WHAT YOU WILL DO:
Within the material below, tally every line that holds the word "Teen", then give the tally and nothing more.

INFORMATION PROVIDED:
┄┄┄┄┄┄
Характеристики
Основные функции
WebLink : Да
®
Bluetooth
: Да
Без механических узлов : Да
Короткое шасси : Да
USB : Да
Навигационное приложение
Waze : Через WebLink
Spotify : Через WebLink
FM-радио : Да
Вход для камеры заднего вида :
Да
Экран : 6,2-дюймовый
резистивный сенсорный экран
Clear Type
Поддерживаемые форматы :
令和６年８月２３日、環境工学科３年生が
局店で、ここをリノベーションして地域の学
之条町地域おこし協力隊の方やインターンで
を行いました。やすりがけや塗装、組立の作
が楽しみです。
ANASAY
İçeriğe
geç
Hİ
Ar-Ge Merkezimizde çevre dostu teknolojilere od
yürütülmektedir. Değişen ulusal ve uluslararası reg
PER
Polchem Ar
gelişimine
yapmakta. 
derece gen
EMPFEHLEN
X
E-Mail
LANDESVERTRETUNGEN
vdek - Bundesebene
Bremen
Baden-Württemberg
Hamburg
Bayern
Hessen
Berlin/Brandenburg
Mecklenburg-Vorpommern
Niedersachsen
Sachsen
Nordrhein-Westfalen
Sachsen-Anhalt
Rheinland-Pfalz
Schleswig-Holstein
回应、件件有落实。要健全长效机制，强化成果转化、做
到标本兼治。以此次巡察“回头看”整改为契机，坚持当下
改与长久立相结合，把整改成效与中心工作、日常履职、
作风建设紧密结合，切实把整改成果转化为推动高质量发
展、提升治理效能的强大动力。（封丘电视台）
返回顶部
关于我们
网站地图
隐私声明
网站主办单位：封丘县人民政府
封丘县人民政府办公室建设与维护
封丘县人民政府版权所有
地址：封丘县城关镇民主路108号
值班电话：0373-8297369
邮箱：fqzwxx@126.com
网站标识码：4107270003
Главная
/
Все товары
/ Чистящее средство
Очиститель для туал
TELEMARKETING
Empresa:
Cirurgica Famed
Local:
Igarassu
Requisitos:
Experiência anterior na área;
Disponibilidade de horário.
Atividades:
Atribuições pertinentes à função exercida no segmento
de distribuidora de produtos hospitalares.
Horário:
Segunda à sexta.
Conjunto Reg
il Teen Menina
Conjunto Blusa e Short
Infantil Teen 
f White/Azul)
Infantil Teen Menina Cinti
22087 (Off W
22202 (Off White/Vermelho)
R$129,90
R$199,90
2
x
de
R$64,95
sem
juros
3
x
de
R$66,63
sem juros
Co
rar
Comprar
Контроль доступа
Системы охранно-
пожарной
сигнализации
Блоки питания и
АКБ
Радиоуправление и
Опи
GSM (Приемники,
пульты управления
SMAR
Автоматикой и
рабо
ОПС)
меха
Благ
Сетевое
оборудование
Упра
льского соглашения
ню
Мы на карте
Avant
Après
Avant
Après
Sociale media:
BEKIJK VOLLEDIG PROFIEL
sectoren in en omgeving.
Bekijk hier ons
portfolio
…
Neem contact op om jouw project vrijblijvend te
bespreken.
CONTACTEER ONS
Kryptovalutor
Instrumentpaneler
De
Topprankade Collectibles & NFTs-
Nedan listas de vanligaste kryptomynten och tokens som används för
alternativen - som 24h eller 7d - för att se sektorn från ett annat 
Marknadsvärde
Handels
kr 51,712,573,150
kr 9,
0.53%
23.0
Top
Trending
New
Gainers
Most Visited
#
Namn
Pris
┄┄┄┄┄┄
RESPONSE:
3